Perhaps it should come as no great surprise that the biggest threat from malicious VPNs comes from those applications that are being offered free of charge. As the old saying goes, if the application is free, you’re not the customer; you’re the product. This isn’t a 100% watertight observation, however, as the majority of free apps, not matter what they are for, are perfectly harmless and genuine. The flip side of the mantra being that some paid for applications can also be malicious, either by way of a change of ownership or following an update or developer account compromise, so a subscription fee is no guarantee of safety. All that aside, free VPNs don’t exactly have the greatest of reputations for true privacy — including the servers where your data goes and who can see it. One investigation by a threat intelligence service found that a free VPN for PC users that was hosted on GitHub was actually a very nasty malware campaign. The VPN lure was designed to get the victim to fire up the software and actually execute a malware dropper by the name of launch.exe. The fake VPN campaign leveraged “process injection, DLL side-loading, and stealthy execution techniques to implant Lumma Stealer, a notorious information-stealing malware.” Notorious indeed, as I have warned readers of in numerous reports concerning stolen passwords and two-factor authentication session cookies. “Disguised as a helpful tool, the dropper uses multiple layers of obfuscation, in-memory execution, and process injection to evade detection,” the researchers said, warning of the malicious VPN application.

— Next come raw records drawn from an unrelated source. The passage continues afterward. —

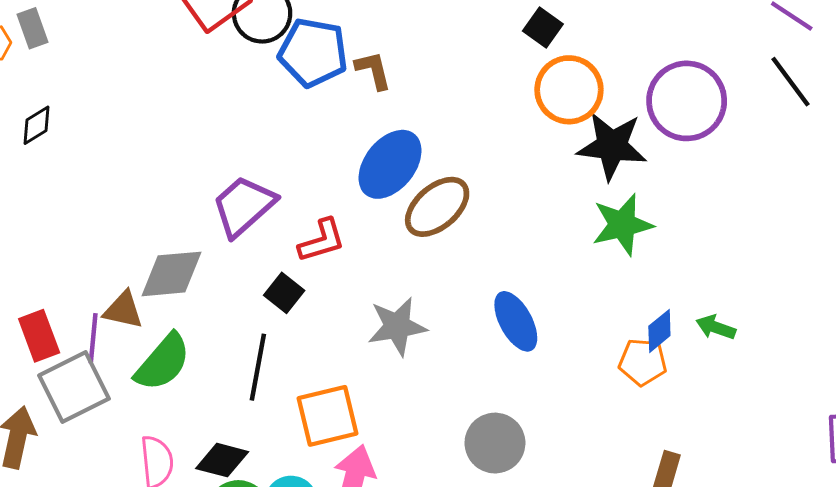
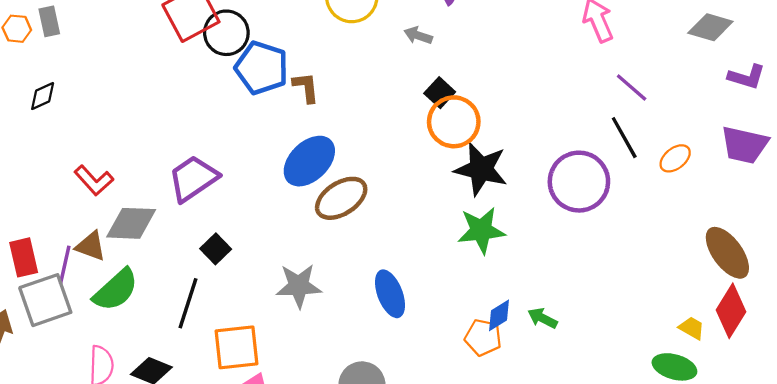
black square: (543, 27) -> (440, 93), moved
purple circle: (687, 101) -> (579, 182), moved
red L-shape: (322, 241) -> (94, 180), moved, turned 57

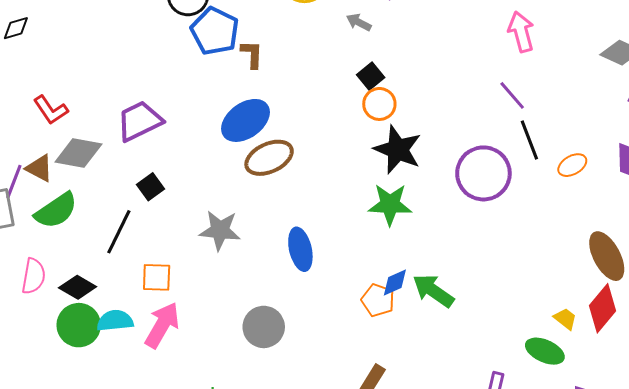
purple line: (632, 87) -> (512, 95), moved
orange circle: (454, 122) -> (379, 104), size x0.7
green arrow: (542, 318) -> (433, 291), size x1.6
orange square: (236, 347) -> (157, 277), size x0.7

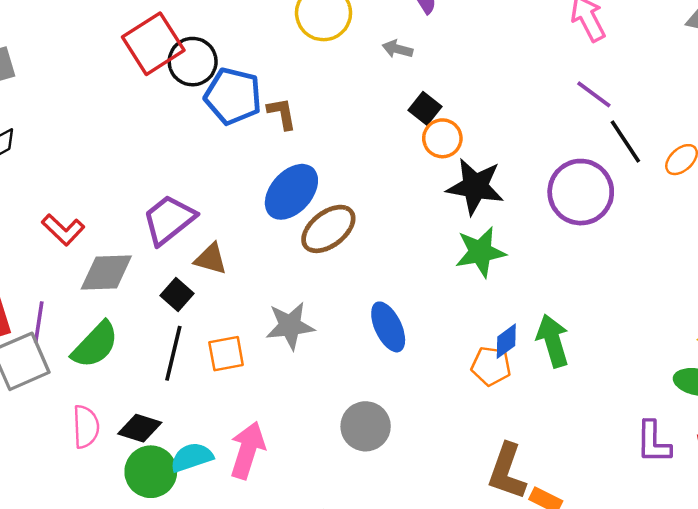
brown triangle: (39, 168) -> (211, 259), moved
black square: (150, 187) -> (177, 294), moved
orange square: (157, 277) -> (226, 354), moved
green arrow: (433, 291) -> (553, 341), turned 51

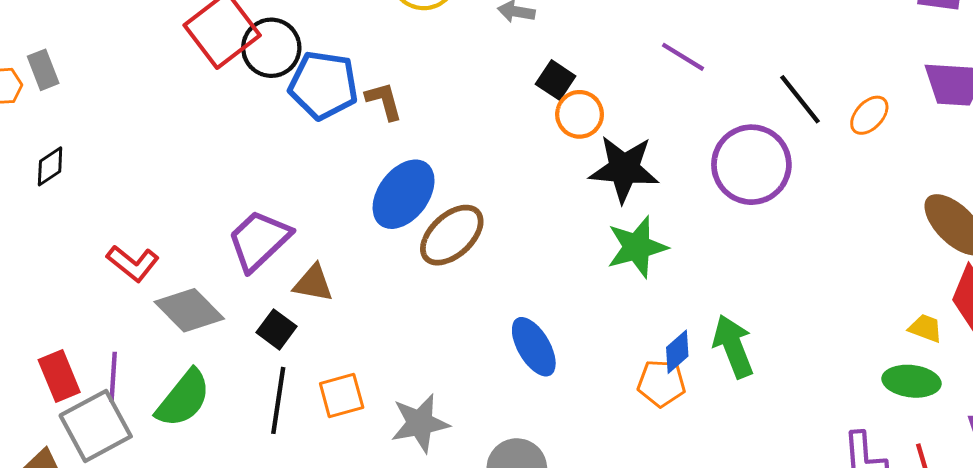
purple line: (594, 94) -> (683, 57), moved
gray diamond: (106, 272) -> (189, 310), turned 52
gray star: (290, 326) -> (420, 423), moved

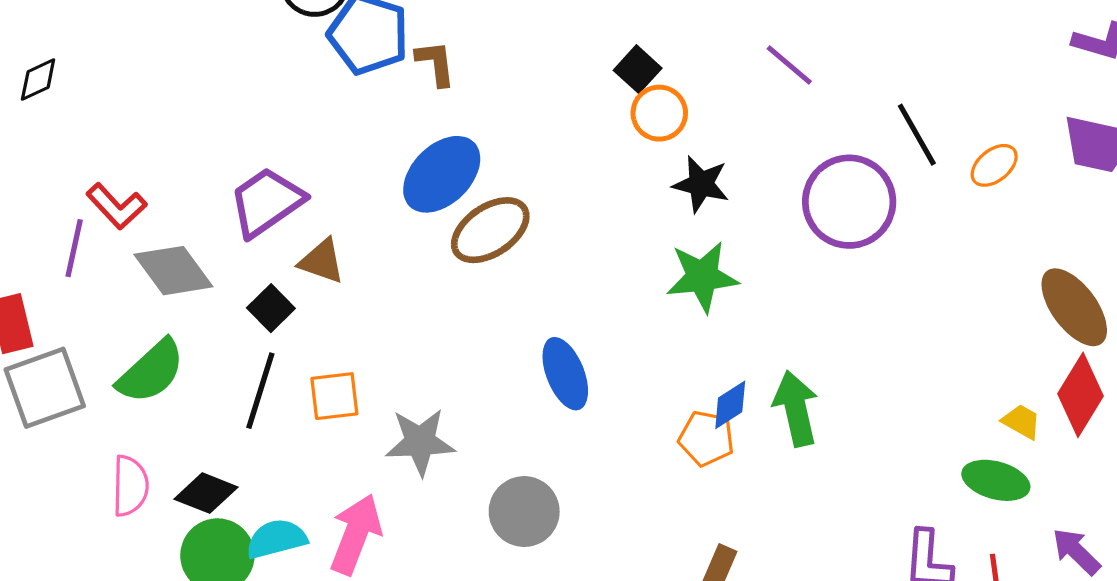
black star: (624, 169) -> (701, 184), size x0.7
purple line: (113, 377) -> (74, 248), moved

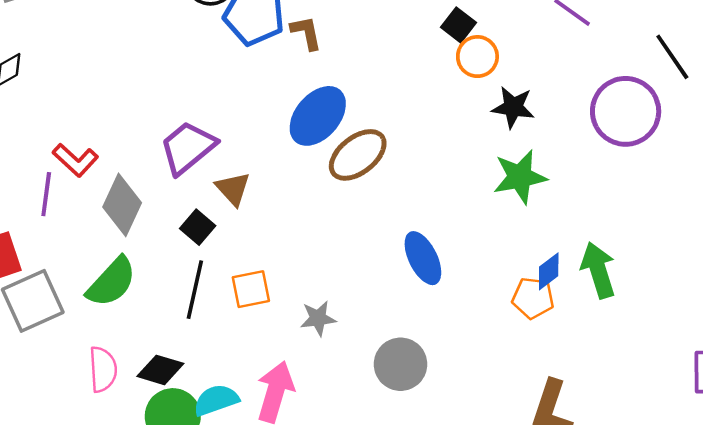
brown triangle: (322, 261) -> (233, 189), turned 33
gray diamond: (173, 271) -> (122, 205), turned 66
gray star: (420, 442) -> (318, 318), size x0.7

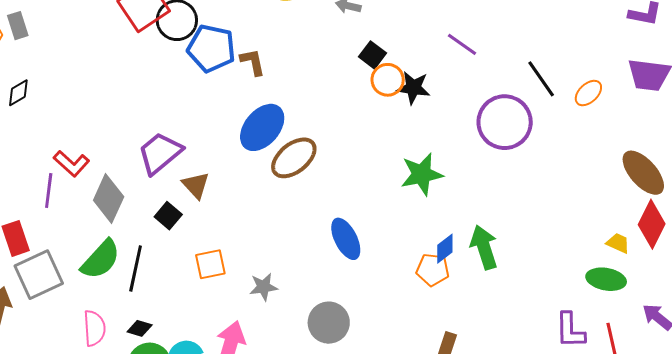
black star: (513, 107) -> (413, 88), moved
black line: (195, 290) -> (136, 269), moved
black diamond: (160, 370) -> (140, 328), size x0.7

Only Download VPNs From Official Sources, Google Warns
Here’s the thing, though, consumer VPNs are not some privacy and security silver bullet. To suggest otherwise is, frankly, disingenuous. VPNs will not make you entirely anonymous online, even when hiding your IP address, because browser fingerprinting and other factors will likely come into play for the average user. VPNs are not security tools, and while some offer phishing protection and the like, they cannot replace a dedicated multi-layered defensive security strategy. Most people, most of the time, do not need to use a VPN. There, I’ve said it, and no doubt the VPN public reaction people will be emailing me within minutes. Sure, they have a use for getting around geo-location barriers, and, by implication, country-specific age restrictions, but the average user gains nothing from using one in a cafe or airport, as they are really not at risk from mythical Wi-Fi hackers in the first place. There, I’ve said that as well.
Beware rogue VPNs.
If you really must use a VPN, then follow the Google security advisory recommendations to “only download VPN apps from official sources, and check for apps with the VPN badge in Google Play.” Free offers and the sideloading of untrusted apps should, of course, be avoided. As should any VPN that requests permission to access contacts or private messages. As Cyberinsider quite rightly says, “using no VPN is better than using a bad VPN.” Whether the issue is with slow as treacle connections, leaky IP addresses, no real privacy because of where the service or its servers are located, or, worst of all, malicious activity, being VPN aware is a good thing. There are plenty of resources online to help in getting VPN selection right for you, and to avoid many of the pitfalls, including those provided by Cyberinsider itself.